Ma Ziccardi chiarisce che “chi scrive messaggi di odio online lo fa col suo nome perché vuole ricevere attenzione, like e condivisioni. Basta andare sui profili di Salvini per constatarlo. Di certo – precisa – non si combatte l’odio con la carta di identità”. Marattin poi parla di “profili social”, il che implica – ad esempio – che Facebook e Instagram, piattaforme internazionali, debbano occuparsi, peraltro solo per l’Italia, della raccolta dei documenti di identità per chi vuole iscriversi. “Un aspetto che crea rischi enormi anche in termini di cybersecurity e di furto di identità“. Per rintracciare gli haters, continua Ziccardi, gli strumenti ci sono già, inclusi quelli giuridici. “Più che una proposta – conclude – quella di Marattin mi sembra una minaccia, ‘così sai che sei schedato’. Quello che bisogna fare prima di tutto è abbassare la soglia di tolleranza rispetto ai messaggi d’odio.
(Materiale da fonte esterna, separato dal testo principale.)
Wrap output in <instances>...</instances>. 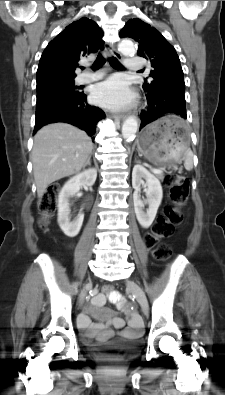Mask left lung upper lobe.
<instances>
[{"instance_id": "5c2ea615", "label": "left lung upper lobe", "mask_w": 225, "mask_h": 395, "mask_svg": "<svg viewBox=\"0 0 225 395\" xmlns=\"http://www.w3.org/2000/svg\"><path fill=\"white\" fill-rule=\"evenodd\" d=\"M120 37L133 38L139 43L138 55L151 62L150 83L143 84L147 93L181 91L185 83L183 70L175 48L163 35L138 18L130 19L120 31Z\"/></svg>"}]
</instances>
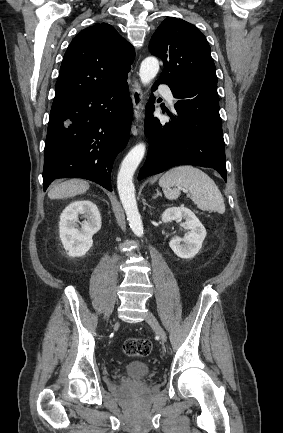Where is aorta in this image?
<instances>
[{"mask_svg": "<svg viewBox=\"0 0 283 433\" xmlns=\"http://www.w3.org/2000/svg\"><path fill=\"white\" fill-rule=\"evenodd\" d=\"M159 71V62L155 57L145 58L140 66L139 76L142 84L148 85ZM146 151V145L139 143L134 146L124 158L118 176L117 188L125 210L127 220L133 233L141 237L143 235V224L137 208L133 175L142 161Z\"/></svg>", "mask_w": 283, "mask_h": 433, "instance_id": "1", "label": "aorta"}]
</instances>
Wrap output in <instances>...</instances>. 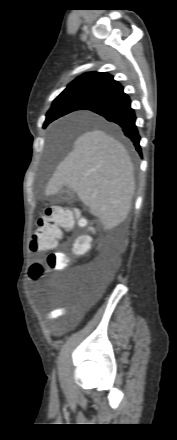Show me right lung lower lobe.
Wrapping results in <instances>:
<instances>
[{
  "label": "right lung lower lobe",
  "instance_id": "right-lung-lower-lobe-1",
  "mask_svg": "<svg viewBox=\"0 0 177 440\" xmlns=\"http://www.w3.org/2000/svg\"><path fill=\"white\" fill-rule=\"evenodd\" d=\"M104 117L107 121L118 124L125 136H127L135 145L136 150L141 155L139 145L140 135L135 125V113L131 108V101L127 94L122 91L109 95L101 100L94 101L84 107Z\"/></svg>",
  "mask_w": 177,
  "mask_h": 440
}]
</instances>
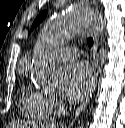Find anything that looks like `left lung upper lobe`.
Returning <instances> with one entry per match:
<instances>
[{
	"instance_id": "obj_1",
	"label": "left lung upper lobe",
	"mask_w": 125,
	"mask_h": 128,
	"mask_svg": "<svg viewBox=\"0 0 125 128\" xmlns=\"http://www.w3.org/2000/svg\"><path fill=\"white\" fill-rule=\"evenodd\" d=\"M46 15H47V11L41 12V14L35 19V21H34V23H33V25H32L31 30H32L34 27H36L40 22H42L43 19L46 17Z\"/></svg>"
}]
</instances>
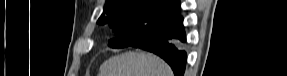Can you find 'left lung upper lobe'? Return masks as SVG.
Masks as SVG:
<instances>
[{
	"label": "left lung upper lobe",
	"mask_w": 287,
	"mask_h": 76,
	"mask_svg": "<svg viewBox=\"0 0 287 76\" xmlns=\"http://www.w3.org/2000/svg\"><path fill=\"white\" fill-rule=\"evenodd\" d=\"M179 9V0H107L98 23H109L117 36L109 46L123 48L176 15Z\"/></svg>",
	"instance_id": "obj_1"
}]
</instances>
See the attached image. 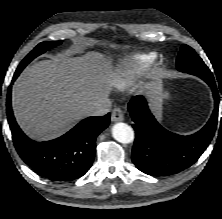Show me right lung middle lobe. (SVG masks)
Returning a JSON list of instances; mask_svg holds the SVG:
<instances>
[{"label":"right lung middle lobe","instance_id":"obj_1","mask_svg":"<svg viewBox=\"0 0 222 219\" xmlns=\"http://www.w3.org/2000/svg\"><path fill=\"white\" fill-rule=\"evenodd\" d=\"M59 44H61L60 41H45L38 44L20 63V65L16 70V73L20 74V72L25 68V66L29 62H31L35 57L39 56L40 54L44 53L46 50L53 48Z\"/></svg>","mask_w":222,"mask_h":219}]
</instances>
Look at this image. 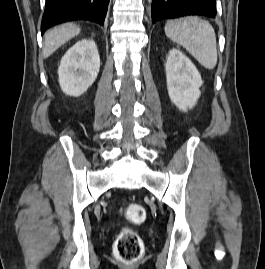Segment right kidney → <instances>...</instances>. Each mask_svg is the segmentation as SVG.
Wrapping results in <instances>:
<instances>
[{
	"instance_id": "ca27d5eb",
	"label": "right kidney",
	"mask_w": 265,
	"mask_h": 269,
	"mask_svg": "<svg viewBox=\"0 0 265 269\" xmlns=\"http://www.w3.org/2000/svg\"><path fill=\"white\" fill-rule=\"evenodd\" d=\"M100 69V56L93 40L82 39L62 57L58 68L64 93L78 97L94 83Z\"/></svg>"
}]
</instances>
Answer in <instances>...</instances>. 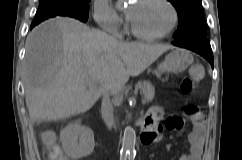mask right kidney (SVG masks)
I'll use <instances>...</instances> for the list:
<instances>
[{
    "label": "right kidney",
    "mask_w": 242,
    "mask_h": 160,
    "mask_svg": "<svg viewBox=\"0 0 242 160\" xmlns=\"http://www.w3.org/2000/svg\"><path fill=\"white\" fill-rule=\"evenodd\" d=\"M65 154L73 159L90 155L95 146L93 131L78 123L67 125L60 133Z\"/></svg>",
    "instance_id": "right-kidney-1"
}]
</instances>
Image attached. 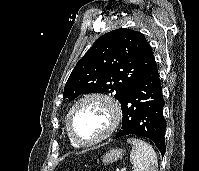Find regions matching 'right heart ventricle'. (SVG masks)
Returning a JSON list of instances; mask_svg holds the SVG:
<instances>
[{
    "mask_svg": "<svg viewBox=\"0 0 199 171\" xmlns=\"http://www.w3.org/2000/svg\"><path fill=\"white\" fill-rule=\"evenodd\" d=\"M69 140H70V142H71V144H72L73 146L78 147V145H77L75 142H73V141L71 140L70 137H69Z\"/></svg>",
    "mask_w": 199,
    "mask_h": 171,
    "instance_id": "obj_1",
    "label": "right heart ventricle"
}]
</instances>
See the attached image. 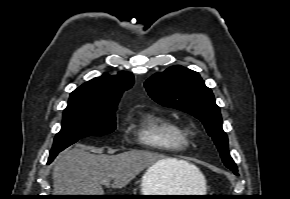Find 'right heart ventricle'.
<instances>
[{"label": "right heart ventricle", "instance_id": "1", "mask_svg": "<svg viewBox=\"0 0 290 199\" xmlns=\"http://www.w3.org/2000/svg\"><path fill=\"white\" fill-rule=\"evenodd\" d=\"M129 129L143 145L156 150L177 152L189 145L187 135L176 122L153 112L131 119Z\"/></svg>", "mask_w": 290, "mask_h": 199}]
</instances>
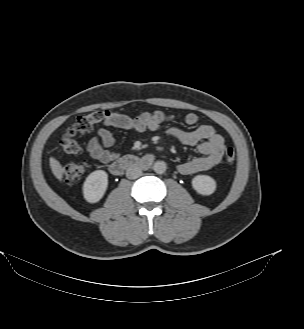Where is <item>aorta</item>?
Masks as SVG:
<instances>
[{"mask_svg":"<svg viewBox=\"0 0 304 329\" xmlns=\"http://www.w3.org/2000/svg\"><path fill=\"white\" fill-rule=\"evenodd\" d=\"M166 163L164 161H156L153 164V170L158 173V174H162L166 171Z\"/></svg>","mask_w":304,"mask_h":329,"instance_id":"aorta-1","label":"aorta"}]
</instances>
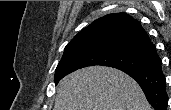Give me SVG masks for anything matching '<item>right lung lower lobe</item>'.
<instances>
[{"label": "right lung lower lobe", "mask_w": 171, "mask_h": 110, "mask_svg": "<svg viewBox=\"0 0 171 110\" xmlns=\"http://www.w3.org/2000/svg\"><path fill=\"white\" fill-rule=\"evenodd\" d=\"M142 88L148 102L155 110H167L168 97L166 94L165 77L161 71V59L149 67L142 70H124Z\"/></svg>", "instance_id": "98d812e1"}]
</instances>
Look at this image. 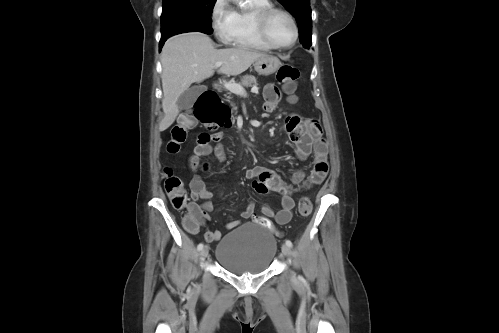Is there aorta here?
<instances>
[{
  "mask_svg": "<svg viewBox=\"0 0 499 333\" xmlns=\"http://www.w3.org/2000/svg\"><path fill=\"white\" fill-rule=\"evenodd\" d=\"M234 3H240L241 7H246V4L243 2V0H232Z\"/></svg>",
  "mask_w": 499,
  "mask_h": 333,
  "instance_id": "aorta-1",
  "label": "aorta"
}]
</instances>
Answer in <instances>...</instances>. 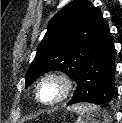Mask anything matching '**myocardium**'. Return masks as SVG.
I'll return each instance as SVG.
<instances>
[{"label": "myocardium", "mask_w": 122, "mask_h": 123, "mask_svg": "<svg viewBox=\"0 0 122 123\" xmlns=\"http://www.w3.org/2000/svg\"><path fill=\"white\" fill-rule=\"evenodd\" d=\"M49 79H54V80L59 81L62 85V92L56 99L46 102V101H43L40 97V88L42 84ZM74 85H75V82L72 76L69 75L68 73L63 72V71L49 72L46 75H44L37 83L36 90H35V96L38 102H40L41 104L46 105V106H54L59 103H62L70 96V94L72 93L74 89Z\"/></svg>", "instance_id": "obj_1"}]
</instances>
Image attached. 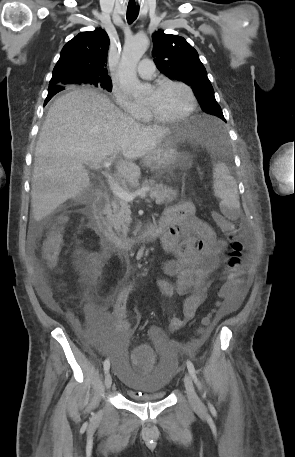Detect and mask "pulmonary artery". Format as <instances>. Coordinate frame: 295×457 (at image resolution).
<instances>
[{
  "label": "pulmonary artery",
  "mask_w": 295,
  "mask_h": 457,
  "mask_svg": "<svg viewBox=\"0 0 295 457\" xmlns=\"http://www.w3.org/2000/svg\"><path fill=\"white\" fill-rule=\"evenodd\" d=\"M137 73L142 78L151 79L155 74V65L153 61L147 58L143 59L137 67Z\"/></svg>",
  "instance_id": "obj_1"
}]
</instances>
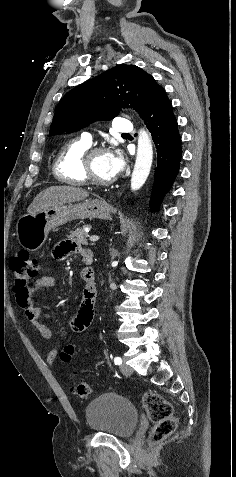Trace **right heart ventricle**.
<instances>
[{
	"label": "right heart ventricle",
	"mask_w": 236,
	"mask_h": 477,
	"mask_svg": "<svg viewBox=\"0 0 236 477\" xmlns=\"http://www.w3.org/2000/svg\"><path fill=\"white\" fill-rule=\"evenodd\" d=\"M89 147L81 140H72L65 144L53 164L55 177L60 182L70 185L85 183L81 171V160Z\"/></svg>",
	"instance_id": "1"
}]
</instances>
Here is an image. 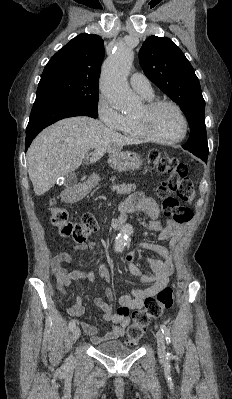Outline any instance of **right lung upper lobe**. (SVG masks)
I'll use <instances>...</instances> for the list:
<instances>
[{"label": "right lung upper lobe", "instance_id": "cb5924a9", "mask_svg": "<svg viewBox=\"0 0 232 399\" xmlns=\"http://www.w3.org/2000/svg\"><path fill=\"white\" fill-rule=\"evenodd\" d=\"M104 53V42L100 36L80 34L51 58L44 68L41 80L64 78L98 85Z\"/></svg>", "mask_w": 232, "mask_h": 399}]
</instances>
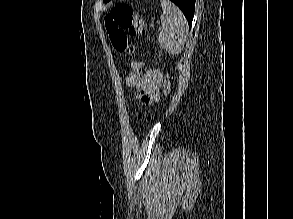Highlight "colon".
<instances>
[{"instance_id":"1","label":"colon","mask_w":293,"mask_h":219,"mask_svg":"<svg viewBox=\"0 0 293 219\" xmlns=\"http://www.w3.org/2000/svg\"><path fill=\"white\" fill-rule=\"evenodd\" d=\"M104 24L113 49L120 54L134 53L135 47L129 42V36H144L147 32L143 19L126 3L115 4L105 16ZM131 71L132 74H141L142 63L132 61ZM171 90L170 77L166 74L163 82L164 95L169 96Z\"/></svg>"}]
</instances>
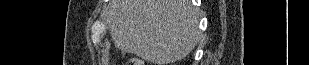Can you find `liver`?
Returning a JSON list of instances; mask_svg holds the SVG:
<instances>
[{"label": "liver", "mask_w": 309, "mask_h": 65, "mask_svg": "<svg viewBox=\"0 0 309 65\" xmlns=\"http://www.w3.org/2000/svg\"><path fill=\"white\" fill-rule=\"evenodd\" d=\"M107 24L117 48L157 65L186 57L200 35L190 0H111Z\"/></svg>", "instance_id": "1"}]
</instances>
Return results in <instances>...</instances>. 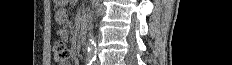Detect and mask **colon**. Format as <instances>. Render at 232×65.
I'll use <instances>...</instances> for the list:
<instances>
[{
  "label": "colon",
  "instance_id": "1",
  "mask_svg": "<svg viewBox=\"0 0 232 65\" xmlns=\"http://www.w3.org/2000/svg\"><path fill=\"white\" fill-rule=\"evenodd\" d=\"M53 54L54 59L60 64L67 61L70 57V51L63 41H58L54 44Z\"/></svg>",
  "mask_w": 232,
  "mask_h": 65
}]
</instances>
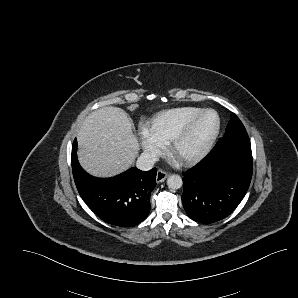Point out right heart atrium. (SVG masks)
<instances>
[{"instance_id": "d8ad5b80", "label": "right heart atrium", "mask_w": 298, "mask_h": 298, "mask_svg": "<svg viewBox=\"0 0 298 298\" xmlns=\"http://www.w3.org/2000/svg\"><path fill=\"white\" fill-rule=\"evenodd\" d=\"M139 136L144 148L153 150L158 156L163 154L164 136L160 131L152 126H145L140 130Z\"/></svg>"}]
</instances>
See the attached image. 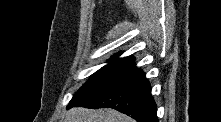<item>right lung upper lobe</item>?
<instances>
[{
  "label": "right lung upper lobe",
  "instance_id": "obj_1",
  "mask_svg": "<svg viewBox=\"0 0 221 122\" xmlns=\"http://www.w3.org/2000/svg\"><path fill=\"white\" fill-rule=\"evenodd\" d=\"M120 54H121V53H118V54L114 55L113 58L118 57ZM122 60H134V59H133L132 57H126V58H124V59H122Z\"/></svg>",
  "mask_w": 221,
  "mask_h": 122
}]
</instances>
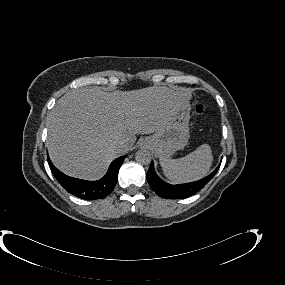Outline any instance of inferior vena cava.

In questo senso la politica è il primo che veicola messaggi di odio”.

Un aspetto evidenziato anche da Fulvio Sarzana, anche lui blogger de ilfattoquotidiano.it ed esperto di diritto dell’informazione e nuove tecnologie, che solleva piuttosto il problema delle leggi a cui sono sottoposte le piattaforme social, “poco interessate” al tema dei messaggi d’odio. Si tratta però di un nodo cruciale che “non si risolve con la richiesta dell’Italia di raccogliere i documenti di identità di chi vuole semplicemente iscriversi a un social”. “Marattin – dice – non ha ben chiaro come funzionano queste piattaforme. La sua proposta è naif e tecnicamente infattibile. Se le norme americane, dove hanno sede queste società, non prevedono l’identificazione, allora è assurdo proporre questa misura in Italia. Non esiste nel mondo, perché farla nel nostro Paese? Questi social seguono meccanismi giuridici per i quali non siamo competenti. In più, per restare anonimi ci sono una miriade di meccanismi che non consentono l’identificazione, tra cui il Vpn, che permette anche di nascondere l’Ip. E accertare un reato è diverso da identificare preventivamente chiunque voglia avere un profilo social”. Sarzana ricorda poi che l’anonimato online non può essere messo in discussione perché “salvaguarda le libertà fondamentali in regimi repressivi e dittatoriali“. Quella di Marattin, conclude, è quindi una proposta “come se fossimo nel 1912. Ritorna ciclicamente e ha zero utilità“.